### Assignment:
Your output should repeat the entries below exactly. It should contain no images.

Saved data entries:
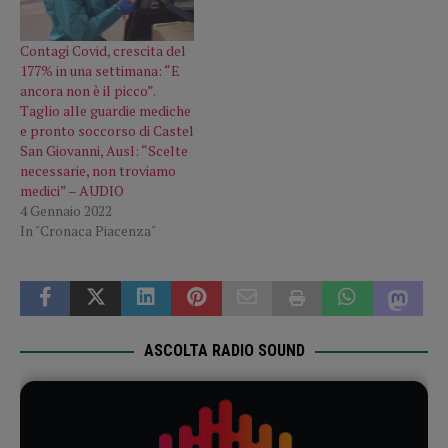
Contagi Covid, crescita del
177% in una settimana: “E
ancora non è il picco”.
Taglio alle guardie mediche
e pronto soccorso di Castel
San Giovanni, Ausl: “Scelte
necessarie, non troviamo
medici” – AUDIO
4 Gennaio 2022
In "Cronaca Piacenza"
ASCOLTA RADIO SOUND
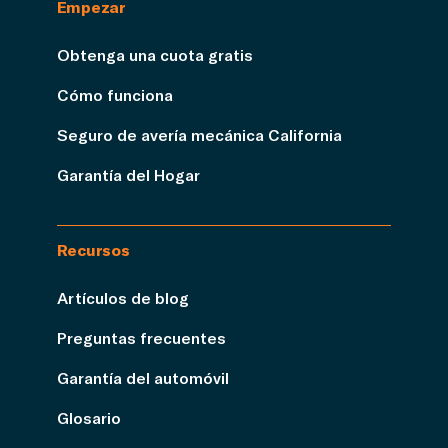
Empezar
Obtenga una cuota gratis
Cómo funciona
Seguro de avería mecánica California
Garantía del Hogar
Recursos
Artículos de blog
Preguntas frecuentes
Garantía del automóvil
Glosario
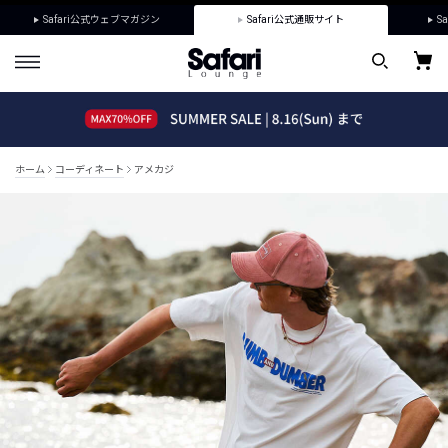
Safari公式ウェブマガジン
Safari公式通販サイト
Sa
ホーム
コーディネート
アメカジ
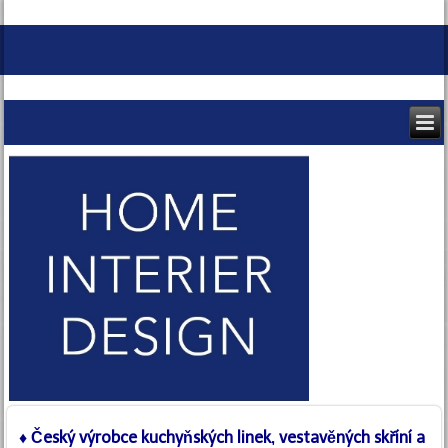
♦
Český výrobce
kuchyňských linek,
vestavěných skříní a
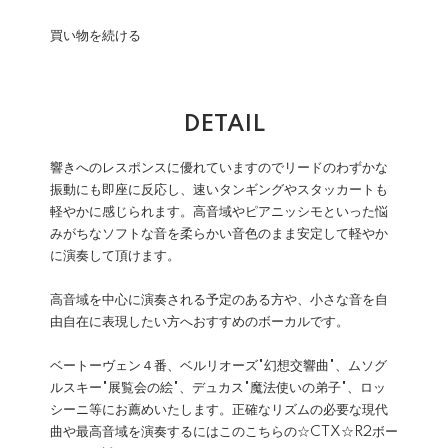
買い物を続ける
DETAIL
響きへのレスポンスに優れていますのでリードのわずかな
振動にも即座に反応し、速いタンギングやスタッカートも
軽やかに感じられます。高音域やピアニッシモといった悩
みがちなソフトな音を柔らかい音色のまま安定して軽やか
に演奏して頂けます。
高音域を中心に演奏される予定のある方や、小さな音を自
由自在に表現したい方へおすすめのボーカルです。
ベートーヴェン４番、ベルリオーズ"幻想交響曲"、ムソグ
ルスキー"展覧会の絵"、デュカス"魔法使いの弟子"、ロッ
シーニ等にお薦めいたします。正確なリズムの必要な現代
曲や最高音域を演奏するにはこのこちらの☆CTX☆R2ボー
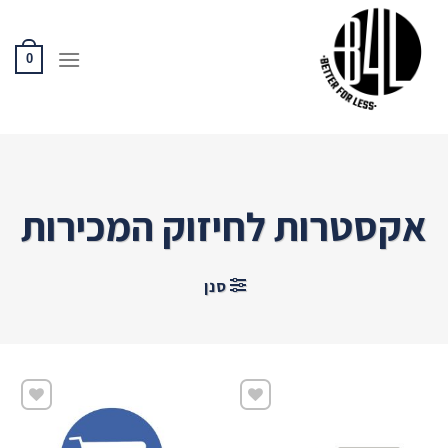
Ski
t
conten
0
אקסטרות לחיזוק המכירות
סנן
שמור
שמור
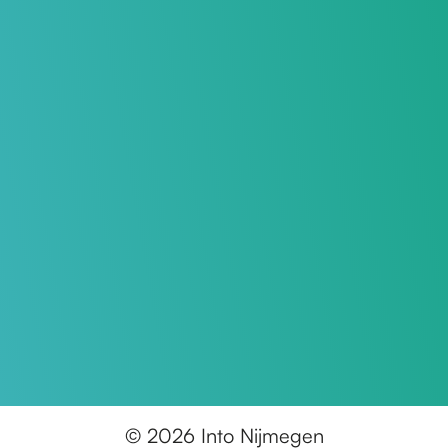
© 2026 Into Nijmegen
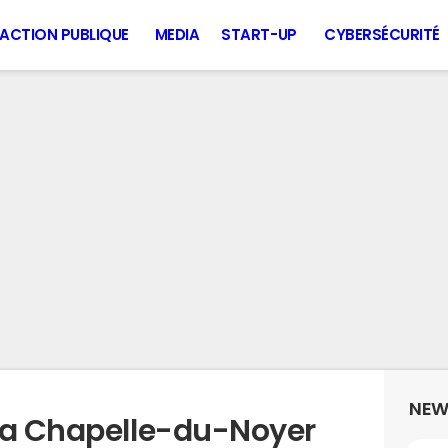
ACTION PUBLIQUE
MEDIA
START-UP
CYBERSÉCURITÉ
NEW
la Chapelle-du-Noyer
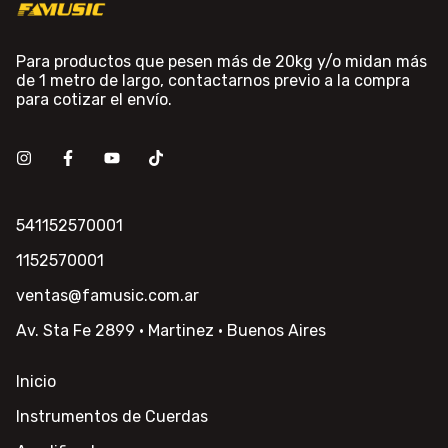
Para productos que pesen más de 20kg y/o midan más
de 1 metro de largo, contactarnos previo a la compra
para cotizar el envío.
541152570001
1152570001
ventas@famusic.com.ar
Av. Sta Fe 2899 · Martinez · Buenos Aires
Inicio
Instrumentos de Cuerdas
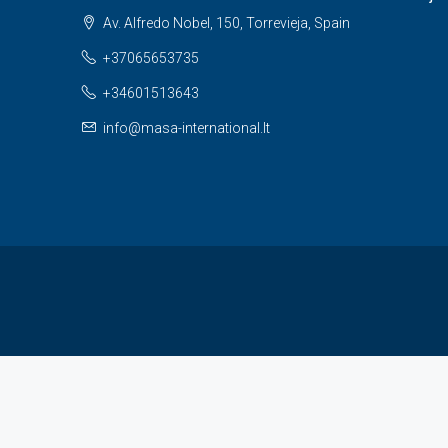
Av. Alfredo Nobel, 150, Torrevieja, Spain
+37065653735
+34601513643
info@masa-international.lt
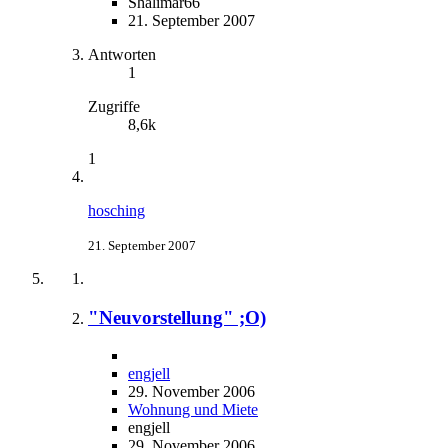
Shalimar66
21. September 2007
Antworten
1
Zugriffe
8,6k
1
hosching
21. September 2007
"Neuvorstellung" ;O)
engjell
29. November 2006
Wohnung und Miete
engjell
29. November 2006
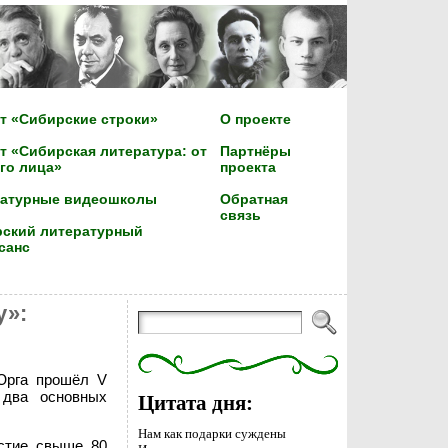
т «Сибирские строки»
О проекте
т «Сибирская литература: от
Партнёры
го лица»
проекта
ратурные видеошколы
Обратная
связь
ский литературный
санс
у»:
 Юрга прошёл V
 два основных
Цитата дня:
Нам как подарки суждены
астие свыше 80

### Written reply:
Contagi Covid, crescita del
177% in una settimana: “E
ancora non è il picco”.
Taglio alle guardie mediche
e pronto soccorso di Castel
San Giovanni, Ausl: “Scelte
necessarie, non troviamo
medici” – AUDIO
4 Gennaio 2022
In "Cronaca Piacenza"
ASCOLTA RADIO SOUND
Empezar
Obtenga una cuota gratis
Cómo funciona
Seguro de avería mecánica California
Garantía del Hogar
Recursos
Artículos de blog
Preguntas frecuentes
Garantía del automóvil
Glosario
Safari公式ウェブマガジン
Safari公式通販サイト
Sa
ホーム
コーディネート
アメカジ
♦
Český výrobce
kuchyňských linek,
vestavěných skříní a
買い物を続ける
DETAIL
響きへのレスポンスに優れていますのでリードのわずかな
振動にも即座に反応し、速いタンギングやスタッカートも
軽やかに感じられます。高音域やピアニッシモといった悩
みがちなソフトな音を柔らかい音色のまま安定して軽やか
に演奏して頂けます。
高音域を中心に演奏される予定のある方や、小さな音を自
由自在に表現したい方へおすすめのボーカルです。
ベートーヴェン４番、ベルリオーズ"幻想交響曲"、ムソグ
ルスキー"展覧会の絵"、デュカス"魔法使いの弟子"、ロッ
シーニ等にお薦めいたします。正確なリズムの必要な現代
曲や最高音域を演奏するにはこのこちらの☆CTX☆R2ボー
Ski
t
conten
0
אקסטרות לחיזוק המכירות
סנן
שמור
שמור
© 2026 Into Nijmegen
ACTION PUBLIQUE
MEDIA
START-UP
CYBERSÉCURITÉ
NEW
la Chapelle-du-Noyer
Para productos que pesen más de 20kg y/o midan más
de 1 metro de largo, contactarnos previo a la compra
para cotizar el envío.
541152570001
1152570001
ventas@famusic.com.ar
Av. Sta Fe 2899 · Martinez · Buenos Aires
Inicio
Instrumentos de Cuerdas
Av. Alfredo Nobel, 150, Torrevieja, Spain
+37065653735
+34601513643
info@masa-international.lt
Shalimar66
21. September 2007
Antworten
1
Zugriffe
8,6k
1
hosching
21. September 2007
"Neuvorstellung" ;O)
engjell
29. November 2006
Wohnung und Miete
engjell
29. November 2006
т «Сибирские строки»
О проекте
т «Сибирская литература: от
Партнёры
го лица»
проекта
ратурные видеошколы
Обратная
связь
ский литературный
санс
у»:
 Юрга прошёл V
 два основных
Цитата дня:
Нам как подарки суждены
астие свыше 80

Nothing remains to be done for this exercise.